(Data excerpts)

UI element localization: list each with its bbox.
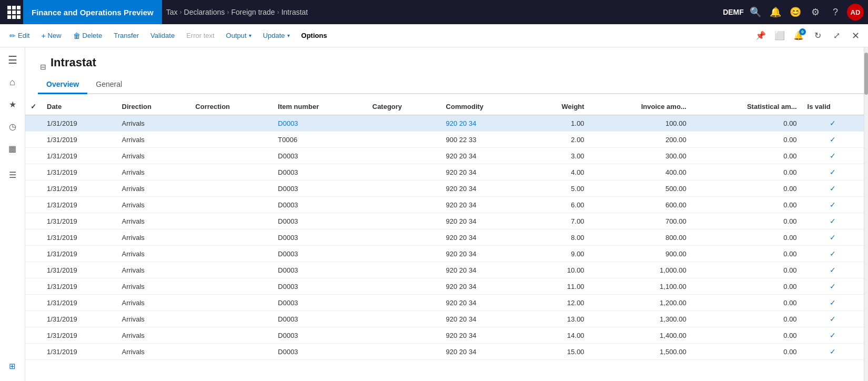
table-row[interactable]: 1/31/2019ArrivalsD0003920 20 344.00400.0… [25, 164, 864, 181]
col-category[interactable]: Category [367, 98, 441, 115]
col-direction[interactable]: Direction [117, 98, 190, 115]
apps-menu-button[interactable] [4, 3, 23, 22]
table-row[interactable]: 1/31/2019ArrivalsD0003920 20 346.00600.0… [25, 197, 864, 213]
new-button[interactable]: + New [36, 28, 66, 43]
badge-icon[interactable]: 🔔 0 [790, 27, 807, 44]
search-icon[interactable]: 🔍 [747, 4, 764, 21]
delete-button[interactable]: 🗑 Delete [68, 28, 108, 43]
validate-button[interactable]: Validate [145, 28, 180, 43]
row-category [367, 295, 441, 311]
table-row[interactable]: 1/31/2019ArrivalsD0003920 20 349.00900.0… [25, 246, 864, 262]
output-button[interactable]: Output ▾ [221, 28, 257, 43]
row-statistical-amount: 0.00 [692, 213, 802, 229]
row-date: 1/31/2019 [42, 262, 117, 278]
data-table-container[interactable]: ✓ Date Direction Correction Item number … [25, 98, 864, 381]
sidebar-menu-icon[interactable]: ☰ [2, 49, 23, 71]
row-correction [190, 132, 272, 148]
popout-icon[interactable]: ⤢ [828, 27, 845, 44]
user-icon[interactable]: 😊 [787, 4, 804, 21]
table-row[interactable]: 1/31/2019ArrivalsD0003920 20 348.00800.0… [25, 229, 864, 246]
options-button[interactable]: Options [296, 28, 332, 43]
transfer-button[interactable]: Transfer [108, 28, 144, 43]
row-is-valid: ✓ [802, 115, 864, 132]
action-bar: ✏ Edit + New 🗑 Delete Transfer Validate … [0, 24, 868, 47]
row-correction [190, 262, 272, 278]
row-statistical-amount: 0.00 [692, 295, 802, 311]
row-commodity: 900 22 33 [441, 132, 529, 148]
row-commodity: 920 20 34 [441, 344, 529, 360]
table-row[interactable]: 1/31/2019ArrivalsD0003920 20 341.00100.0… [25, 115, 864, 132]
table-row[interactable]: 1/31/2019ArrivalsD0003920 20 3414.001,40… [25, 327, 864, 344]
col-weight[interactable]: Weight [529, 98, 590, 115]
error-text-label: Error text [186, 32, 214, 39]
row-correction [190, 148, 272, 164]
row-statistical-amount: 0.00 [692, 344, 802, 360]
help-icon[interactable]: ? [827, 4, 844, 21]
notifications-icon[interactable]: 🔔 [767, 4, 784, 21]
table-row[interactable]: 1/31/2019ArrivalsT0006900 22 332.00200.0… [25, 132, 864, 148]
tab-overview[interactable]: Overview [38, 76, 87, 94]
new-icon: + [41, 32, 45, 40]
row-commodity: 920 20 34 [441, 311, 529, 327]
sidebar-favorites-icon[interactable]: ★ [2, 94, 23, 115]
breadcrumb-intrastat[interactable]: Intrastat [281, 8, 308, 16]
content-filter-icon[interactable]: ⊟ [38, 63, 46, 71]
row-commodity: 920 20 34 [441, 229, 529, 246]
content-header: ⊟ Intrastat [25, 47, 864, 76]
col-correction[interactable]: Correction [190, 98, 272, 115]
row-is-valid: ✓ [802, 262, 864, 278]
col-item-number[interactable]: Item number [272, 98, 367, 115]
row-date: 1/31/2019 [42, 311, 117, 327]
table-row[interactable]: 1/31/2019ArrivalsD0003920 20 3410.001,00… [25, 262, 864, 278]
col-statistical-amount[interactable]: Statistical am... [692, 98, 802, 115]
row-correction [190, 327, 272, 344]
sidebar-recent-icon[interactable]: ◷ [2, 116, 23, 137]
table-row[interactable]: 1/31/2019ArrivalsD0003920 20 3411.001,10… [25, 278, 864, 295]
table-row[interactable]: 1/31/2019ArrivalsD0003920 20 347.00700.0… [25, 213, 864, 229]
row-commodity: 920 20 34 [441, 197, 529, 213]
update-button[interactable]: Update ▾ [258, 28, 295, 43]
table-row[interactable]: 1/31/2019ArrivalsD0003920 20 3415.001,50… [25, 344, 864, 360]
table-row[interactable]: 1/31/2019ArrivalsD0003920 20 345.00500.0… [25, 181, 864, 197]
tabs: Overview General [38, 76, 864, 94]
table-row[interactable]: 1/31/2019ArrivalsD0003920 20 3413.001,30… [25, 311, 864, 327]
row-item-number: D0003 [272, 262, 367, 278]
row-item-number: T0006 [272, 132, 367, 148]
breadcrumb-declarations[interactable]: Declarations [184, 8, 225, 16]
row-weight: 6.00 [529, 197, 590, 213]
vertical-scrollbar[interactable] [864, 47, 868, 381]
col-is-valid[interactable]: Is valid [802, 98, 864, 115]
filter-icon[interactable]: ⊞ [2, 356, 23, 377]
row-is-valid: ✓ [802, 229, 864, 246]
row-correction [190, 311, 272, 327]
panel-icon[interactable]: ⬜ [771, 27, 788, 44]
pin-icon[interactable]: 📌 [752, 27, 769, 44]
row-commodity: 920 20 34 [441, 164, 529, 181]
row-invoice-amount: 100.00 [590, 115, 692, 132]
row-commodity: 920 20 34 [441, 181, 529, 197]
refresh-icon[interactable]: ↻ [809, 27, 826, 44]
row-category [367, 311, 441, 327]
avatar[interactable]: AD [847, 4, 864, 21]
row-is-valid: ✓ [802, 311, 864, 327]
sidebar-list-icon[interactable]: ☰ [2, 164, 23, 185]
scrollbar-thumb[interactable] [864, 53, 868, 95]
col-commodity[interactable]: Commodity [441, 98, 529, 115]
row-invoice-amount: 400.00 [590, 164, 692, 181]
breadcrumb-tax[interactable]: Tax [166, 8, 178, 16]
col-date[interactable]: Date [42, 98, 117, 115]
settings-icon[interactable]: ⚙ [807, 4, 824, 21]
table-row[interactable]: 1/31/2019ArrivalsD0003920 20 343.00300.0… [25, 148, 864, 164]
close-icon[interactable]: ✕ [847, 27, 864, 44]
table-row[interactable]: 1/31/2019ArrivalsD0003920 20 3412.001,20… [25, 295, 864, 311]
edit-button[interactable]: ✏ Edit [4, 28, 35, 43]
row-invoice-amount: 300.00 [590, 148, 692, 164]
row-invoice-amount: 1,200.00 [590, 295, 692, 311]
sidebar-home-icon[interactable]: ⌂ [2, 72, 23, 93]
row-weight: 2.00 [529, 132, 590, 148]
tab-general[interactable]: General [87, 76, 130, 94]
valid-checkmark-icon: ✓ [830, 331, 836, 339]
breadcrumb-foreign-trade[interactable]: Foreign trade [231, 8, 275, 16]
sidebar-workspaces-icon[interactable]: ▦ [2, 138, 23, 159]
col-invoice-amount[interactable]: Invoice amo... [590, 98, 692, 115]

▸ **What to work on**
From the entries above, return each line with the word "content" in it.

▸ **Task result**
content-filter-icon[interactable]: ⊟ [38, 63, 46, 71]
content-header: ⊟ Intrastat [25, 47, 864, 76]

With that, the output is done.